Люди выскакивали в нижнем белье из фургонов, беспорядочно метались, в страхе озираясь по сторонам. Впервые Джинелли увидел и Тадуза Лемке. Старик выглядел довольно комично в развевающейся ночной рубашке, из под ночного колпака в разные стороны торчали пряди волос. Он бросил взгляд на разорванные шины фургона и посмотрел прямо в ту сторону, где залег итальянец. «Вот в его разъяренном взгляде уже не было ничего комичного», — сказал Джинелли Халлеку.

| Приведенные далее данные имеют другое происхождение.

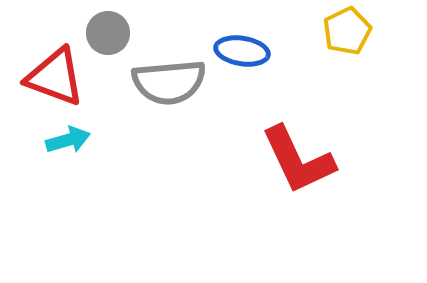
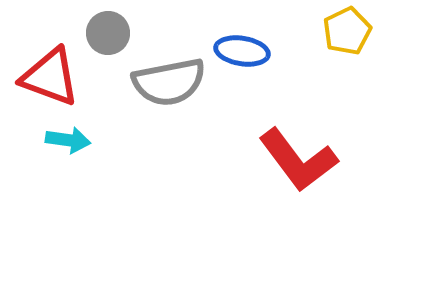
red triangle: moved 5 px left
gray semicircle: rotated 6 degrees counterclockwise
cyan arrow: rotated 24 degrees clockwise
red L-shape: rotated 12 degrees counterclockwise
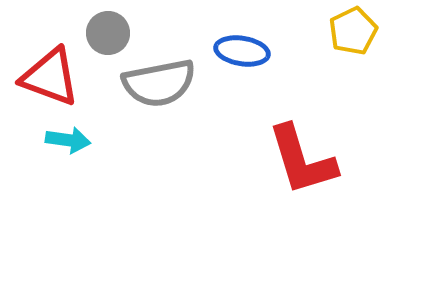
yellow pentagon: moved 6 px right
gray semicircle: moved 10 px left, 1 px down
red L-shape: moved 4 px right; rotated 20 degrees clockwise
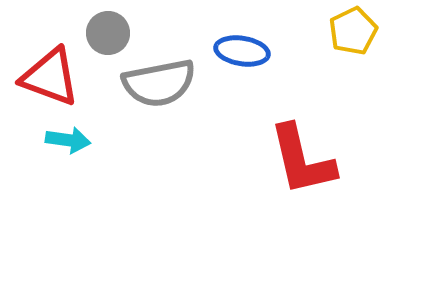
red L-shape: rotated 4 degrees clockwise
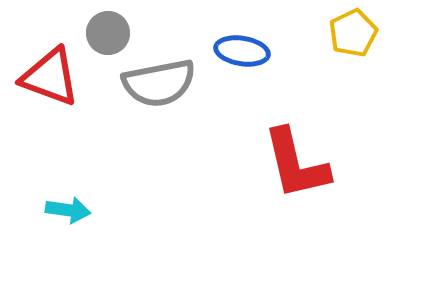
yellow pentagon: moved 2 px down
cyan arrow: moved 70 px down
red L-shape: moved 6 px left, 4 px down
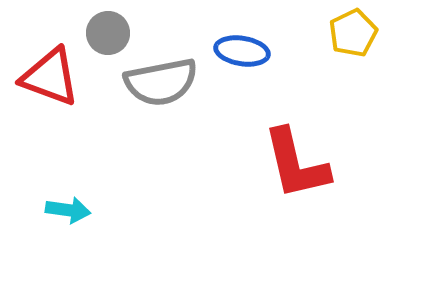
gray semicircle: moved 2 px right, 1 px up
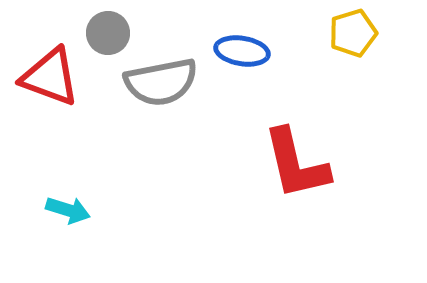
yellow pentagon: rotated 9 degrees clockwise
cyan arrow: rotated 9 degrees clockwise
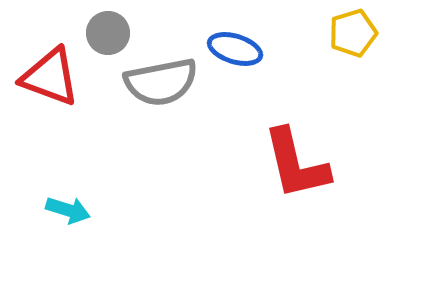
blue ellipse: moved 7 px left, 2 px up; rotated 8 degrees clockwise
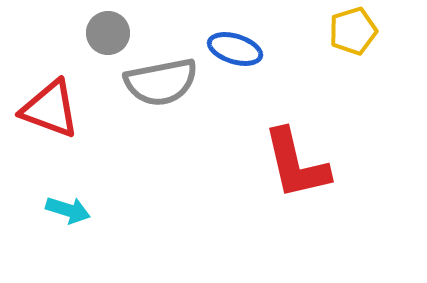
yellow pentagon: moved 2 px up
red triangle: moved 32 px down
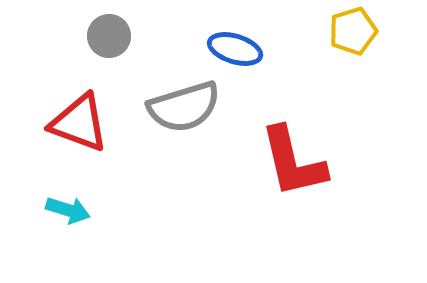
gray circle: moved 1 px right, 3 px down
gray semicircle: moved 23 px right, 25 px down; rotated 6 degrees counterclockwise
red triangle: moved 29 px right, 14 px down
red L-shape: moved 3 px left, 2 px up
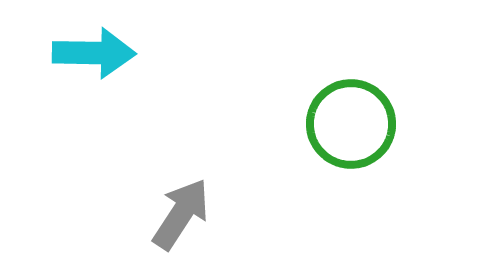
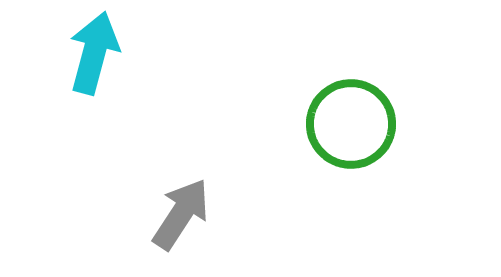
cyan arrow: rotated 76 degrees counterclockwise
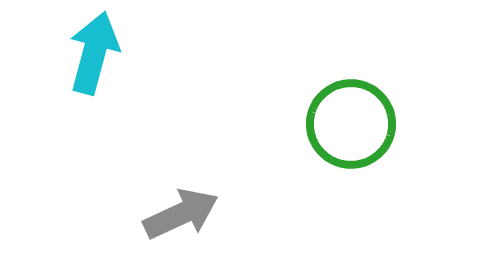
gray arrow: rotated 32 degrees clockwise
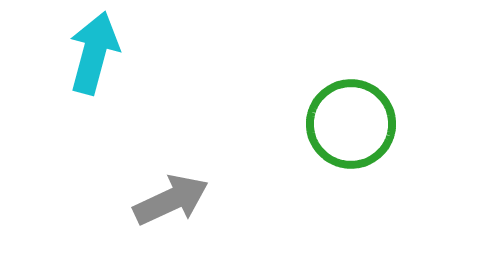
gray arrow: moved 10 px left, 14 px up
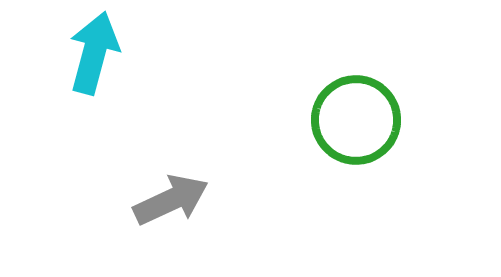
green circle: moved 5 px right, 4 px up
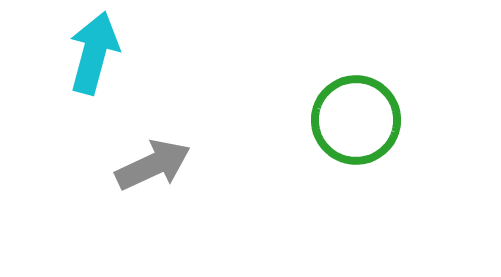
gray arrow: moved 18 px left, 35 px up
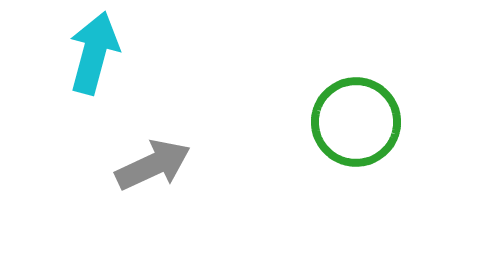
green circle: moved 2 px down
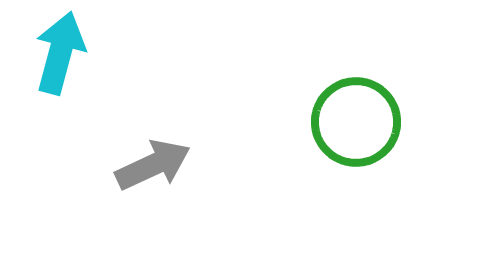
cyan arrow: moved 34 px left
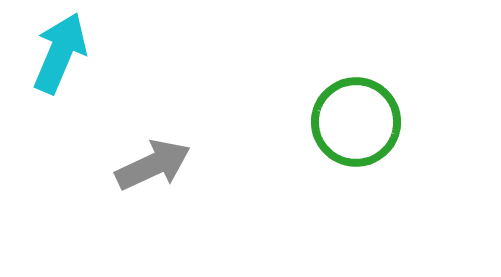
cyan arrow: rotated 8 degrees clockwise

— Я знал, что видеть он меня не мог. Луна еще не взошла. Морда и руки у меня были в саже. Но мне показалось, что он меня все равно увидел, Уильям, и у меня аж холодок по сердцу пробежал.
Старик обернулся к своим людям, которые начали пробираться к нему, крича и размахивая руками. Заорал им что-то и указал рукой на машины. Джинелли языка не понимал, но жест был вполне красноречивым: Прячьтесь, идиоты!
— Слишком поздно, Уильям, — сказал Джинелли.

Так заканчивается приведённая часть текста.